Pietro della Vecchia
(Venezia, 1603 - Vicenza, 1678)
SANT'ANTONIO DA PADOVA
olio su tela, cm 132x100
SAINT ANTHONY OF PADUA
oil on canvas, 132x100 cm
Provenienza
- Firenze, mercato antiquario (1975);
- Collezione privata.
Bibliografia
- B. Aikema, Pietro della Vecchia, a profile, in "Saggi e Memorie di Storia dell'Arte", 14, 1984, pp. 87,176, fig. 17;
- B. Aikema, Pietro della Vecchia and the Heritage of the Renaissance in Venice, Firenze, Istituto Universitario Olandese di Storia dell'Arte 1990, p. 126 e fig. 17.
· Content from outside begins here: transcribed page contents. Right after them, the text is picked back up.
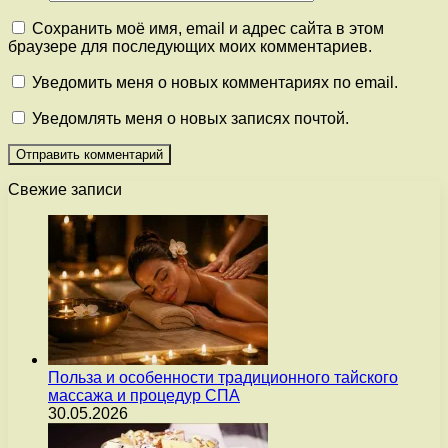
Сохранить моё имя, email и адрес сайта в этом
браузере для последующих моих комментариев.
Уведомить меня о новых комментариях по email.
Уведомлять меня о новых записях почтой.
Свежие записи
Польза и особенности традиционного тайского
массажа и процедур СПА
30.05.2026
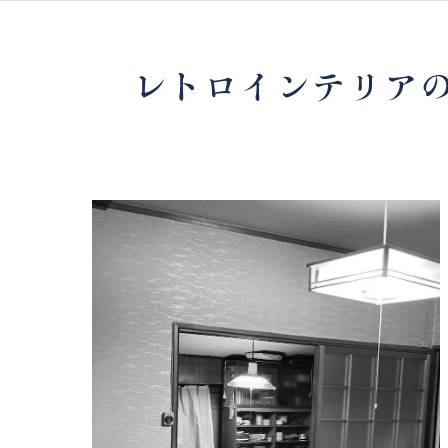
レトロインテリア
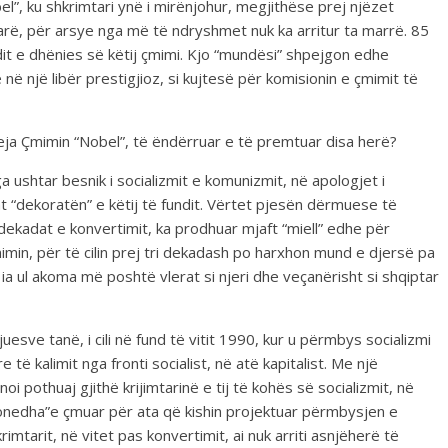
bel”, ku shkrimtari ynë i mirënjohur, megjithëse prej njëzet
rë, për arsye nga më të ndryshmet nuk ka arritur ta marrë. 85
ndit e dhënies së këtij çmimi. Kjo “mundësi” shpejgon edhe
ë një libër prestigjioz, si kujtesë për komisionin e çmimit të
eja Çmimin “Nobel”, të ëndërruar e të premtuar disa herë?
 ushtar besnik i socializmit e komunizmit, në apologjet i
ht “dekoratën” e këtij të fundit. Vërtet pjesën dërmuese të
ri dekadat e konvertimit, ka prodhuar mjaft “miell” edhe për
 çmimin, për të cilin prej tri dekadash po harxhon mund e djersë pa
i ia ul akoma më poshtë vlerat si njeri dhe veçanërisht si shqiptar
uesve tanë, i cili në fund të vitit 1990, kur u përmbys socializmi
 të kalimit nga fronti socialist, në atë kapitalist. Me një
i pothuaj gjithë krijimtarinë e tij të kohës së socializmit, në
monedha”e çmuar për ata që kishin projektuar përmbysjen e
rimtarit, në vitet pas konvertimit, ai nuk arriti asnjëherë të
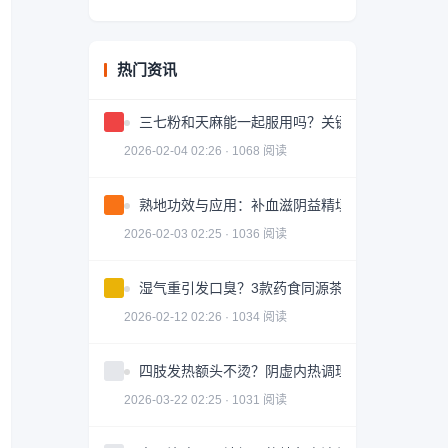
热门资讯
三七粉和天麻能一起服用吗？关键问题解答
2026-02-04 02:26 · 1068 阅读
熟地功效与应用：补血滋阴益精填髓的中药详解
2026-02-03 02:25 · 1036 阅读
湿气重引发口臭？3款药食同源茶饮助你调理
2026-02-12 02:26 · 1034 阅读
四肢发热额头不烫？阴虚内热调理全攻略
2026-03-22 02:25 · 1031 阅读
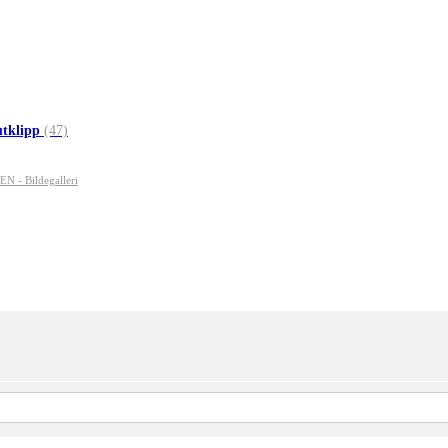
utklipp
(47)
- Bildegalleri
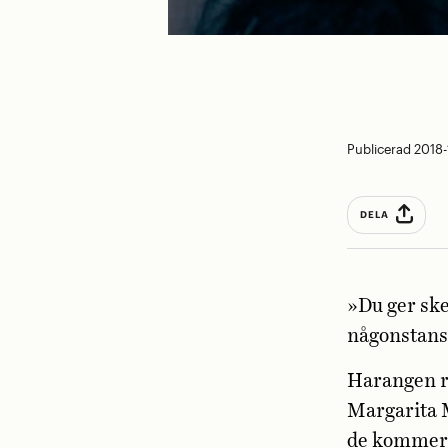
Publicerad 2018-
DELA
»Du ger ske
någonstans,
Harangen r
Margarita 
de kommer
Il dipinto è stato riconosciuto a Pietro della Vecchia da Bernard Aikema in un primo articolo del 1984, per poi essere incluso dallo studioso nella monografia dedicata all’artista nel 1990. Si tratta di un’attribuzione tutt’altro che scontata, considerando quanto sia meno nota la produzione di opere a soggetto religioso del pittore.
A sostegno di questa proposta critica tornano utili i confronti con alcune opere, come il Ritratto di giovane donna conservato presso la Staatliche Kunsthalle Karlsruhe (inv. 424), il Cristo morto sorretto da due angeli custodito nella Pinacoteca dell'Accademia dei Concordi e l'Apollo del Museo nazionale di Varsavia.
L’artista, più spesso noto per ritratti di forte imponenza o per scene animate da figure grottesche, raggiunge qui esiti di straordinaria delicatezza, visibili sia nella resa degli incarnati sia nell’eleganza del gesto della mano destra, che indica il libro posto davanti alla figura.